Thorsten Müller ist wissenschaftlicher Leiter der Stiftung Umweltenergierecht, die vor elf Jahren aus der Universität Würzburg ausgegründet wurde. Der 48-jährige Jurist berät auch die Politik.
Foto: Silvia Gralla | Thorsten Müller ist wissenschaftlicher Leiter der Stiftung Umweltenergierecht, die vor elf Jahren aus der Universität Würzburg ausgegründet wurde. Der 48-jährige Jurist berät auch die Politik.
Andreas Jungbauer
 |  aktualisiert: 15.07.2024 10:17 Uhr

Schon Ende Oktober soll die Expertenkommission Vorschläge machen, wie die hohen Gaspreise in Deutschland abgefedert werden könnten: Von Bundeskanzler Olaf Scholz (SPD) und Wirtschaftsminister Robert Habeck (Grüne) gerade eingesetzt, soll das 21-köpfige Gremium aus Vertretern von Energiebranche, Wirtschaftsverbänden, Gewerkschaften und Wissenschaft die Belastung für Unternehmen und Haushalte analysieren und Handlungsoptionen für die Bundesregierung entwickeln. Aus Würzburg wurde der 48-jährige Jurist Thorsten Müller in die Kommission berufen, wissenschaftlicher Leiter der Stiftung Umweltenergierecht

Herr Müller, wie kommt die Bundesregierung auf Sie als Kommissionsmitglied?

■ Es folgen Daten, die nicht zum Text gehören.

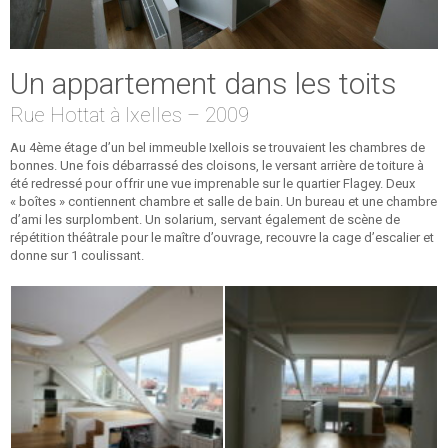
Un appartement dans les toits
Rue Hottat à Ixelles – 2009
Au 4ème étage d’un bel immeuble Ixellois se trouvaient les chambres de
bonnes. Une fois débarrassé des cloisons, le versant arrière de toiture à
été redressé pour offrir une vue imprenable sur le quartier Flagey. Deux
« boîtes » contiennent chambre et salle de bain. Un bureau et une chambre
d’ami les surplombent. Un solarium, servant également de scène de
répétition théâtrale pour le maître d’ouvrage, recouvre la cage d’escalier et
donne sur 1 coulissant.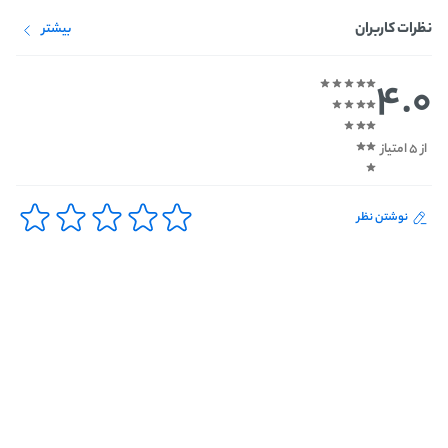
نظرات کاربران
بیشتر
4.0
از 5 امتیاز
نوشتن نظر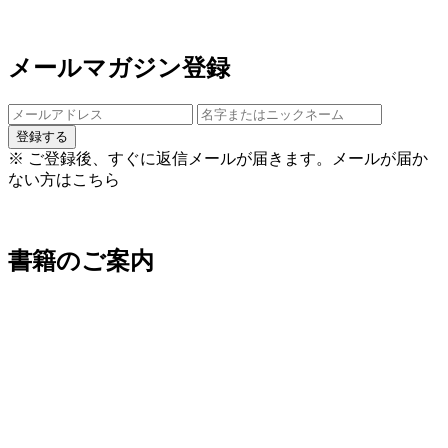
ョ
ン
メールマガジン登録
登録する
※ ご登録後、すぐに返信メールが届きます。
メールが届か
ない方はこちら
書籍のご案内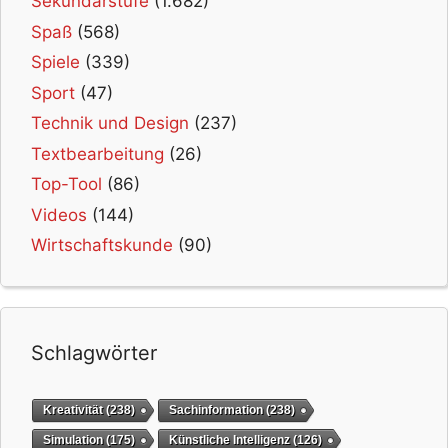
Sekundarstufe
(1.682)
Spaß
(568)
Spiele
(339)
Sport
(47)
Technik und Design
(237)
Textbearbeitung
(26)
Top-Tool
(86)
Videos
(144)
Wirtschaftskunde
(90)
Schlagwörter
Kreativität
(238)
Sachinformation
(238)
Simulation
(175)
Künstliche Intelligenz
(126)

Thorsten Müller: Die Berufung eines Juristen ist sinnvoll, da es nicht nur um Wirtschafts- oder Verteilungsfragen, sondern auch um Rechtsfragen geht. Am Ende müssen die Vorschläge der Kommission rechtlich umsetzbar sein. Dass die Stiftung Umweltenergierecht als gute Adresse angesehen wurde, um diesen Beitrag beizusteuern, freut uns sehr. Vielleicht wurde uns diese Rolle zugetraut, weil die Bundesregierungen über die Jahre immer wieder auf unsere Expertise zurückgegriffen haben.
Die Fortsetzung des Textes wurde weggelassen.